Perturbations Métaboliques Conduisant à l’Oncogenèse
La diminution du butyrate dans le DCCR est particulièrement conséquente. Le butyrate sert d’inhibiteur des histones désacétylases, supprimant les voies oncogéniques et induisant l’apoptose dans les cellules du CCR. Sa carence, aggravée par des niveaux élevés de DCA et de 12-kétoLCA, crée un milieu pro-inflammatoire et pro-carcinogénique. Le DCA, un AB secondaire, stimule l’hyperplasie épithéliale et les dommages à l’ADN, tandis que le 12-kétoLCA peut moduler les interactions hôte-microbe pour favoriser la progression tumorale.
L’axe métabolique glutamine/glutamate sous-tend également la pathogenèse du CCR. La glutamine alimente le cycle de l’acide tricarboxylique (TCA) dans les cellules cancéreuses, soutenant la production d’énergie et la synthèse de biomasse. Sa régulation à la hausse dans le DCCR suggère une reprogrammation métabolique entraînée par l’activité microbienne et les demandes tumorales.
Implications Cliniques et Directions Futures
Ces résultats soulignent le potentiel de la modulation du MI comme stratégie thérapeutique. Restaurer les bactéries productrices de butyrate ou inhiber les taxons pathogènes pourrait atténuer le risque de CCR chez les patients atteints de DT2. De plus, cibler le métabolisme des AB—par exemple, via des agonistes des récepteurs FXR pour supprimer le DCA—pourrait offrir des bénéfices chimiopréventifs.
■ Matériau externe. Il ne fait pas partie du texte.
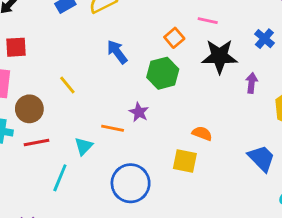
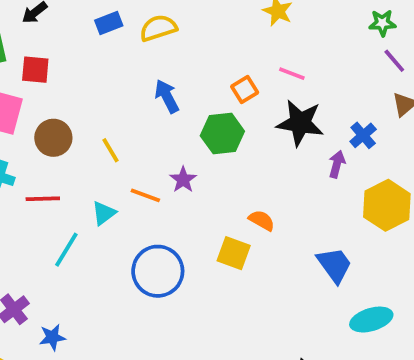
blue cross: (264, 39) -> (363, 135), moved
yellow line: (67, 85) -> (111, 150), moved
brown circle: (29, 109) -> (53, 138), moved

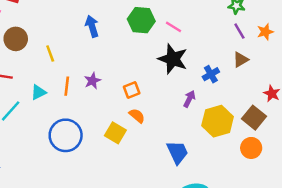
orange square: (245, 89) -> (132, 90), moved
green hexagon: (222, 134) -> (141, 20), moved
purple arrow: (337, 164) -> (189, 99), moved
orange line: (145, 195) -> (67, 86), turned 66

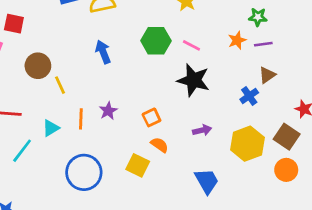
purple line: (239, 31) -> (263, 44), turned -63
orange star: (265, 32) -> (237, 40), moved
brown circle: (16, 39) -> (38, 66), moved
blue cross: (211, 74) -> (249, 96), moved
purple arrow: (189, 99) -> (202, 130), moved, turned 56

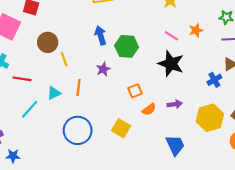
orange star: (237, 40) -> (196, 30), moved
green hexagon: (156, 41) -> (127, 46), moved
purple star: (108, 111) -> (103, 69), moved
orange semicircle: (160, 145) -> (149, 109), moved, turned 104

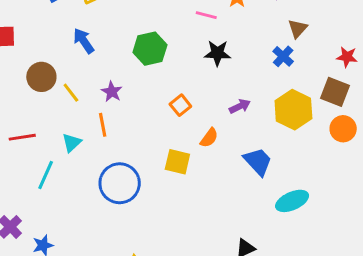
blue arrow: (100, 35) -> (84, 41), moved
black star: (171, 64) -> (217, 53), size x0.7
purple star: (103, 69) -> (112, 92), moved
orange semicircle: (149, 109) -> (209, 138), moved

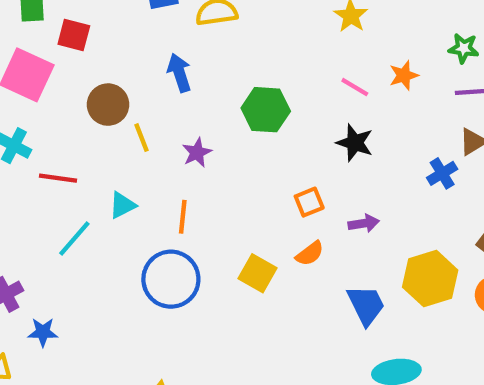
orange square: (180, 105) -> (309, 202), moved
yellow hexagon: (293, 110) -> (430, 279), moved
orange line: (103, 125) -> (183, 217), moved

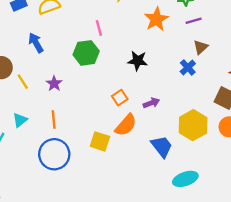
orange star: (404, 75) -> (156, 19), size x1.5
pink line: (355, 87) -> (99, 28), moved, turned 56
orange semicircle: (310, 254) -> (126, 125), size x1.5

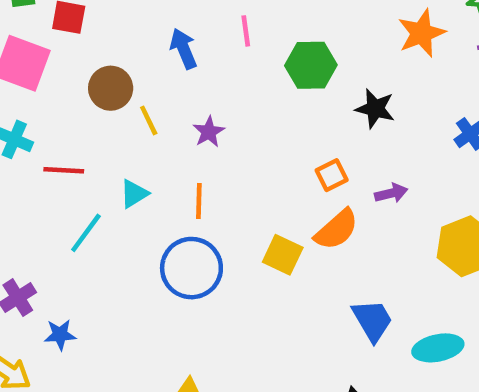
pink line: (99, 28) -> (246, 31), moved
green hexagon: (86, 53) -> (311, 65), moved
blue trapezoid: (162, 146) -> (372, 320), moved

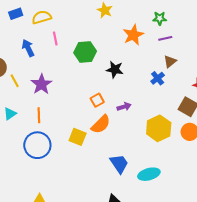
purple star: (209, 132) -> (41, 84), size x1.5

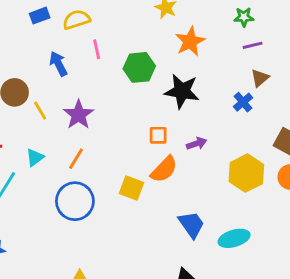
orange star: (133, 35) -> (190, 42), moved
black star: (115, 70) -> (182, 91), size x1.4
orange square: (97, 100) -> (158, 135), turned 32
orange line: (39, 115) -> (76, 159), turned 35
Les limites de l’étude incluent une petite taille de cohorte et un design monocentrique, nécessitant une validation dans des populations plus vastes et diversifiées. Des études longitudinales suivant les changements du MI et des métabolites depuis le DT2 jusqu’au développement du CCR pourraient clarifier les relations causales.
Conclusion
Cette analyse intégrative délimite un phénotype unique du microbiote intestinal chez les patients atteints de CCR et de DT2, caractérisé par un enrichissement en bactéries pathogènes, une perte de taxons bénéfiques et un métabolisme dysrégulé des AGCC et des AB. Ces altérations favorisent collectivement un environnement propice à la carcinogenèse colorectale, offrant des insights mécanistiques sur le nexus DT2-CCR. Les résultats ouvrent la voie à des interventions ciblées sur le microbiote pour améliorer les résultats dans cette population à haut risque.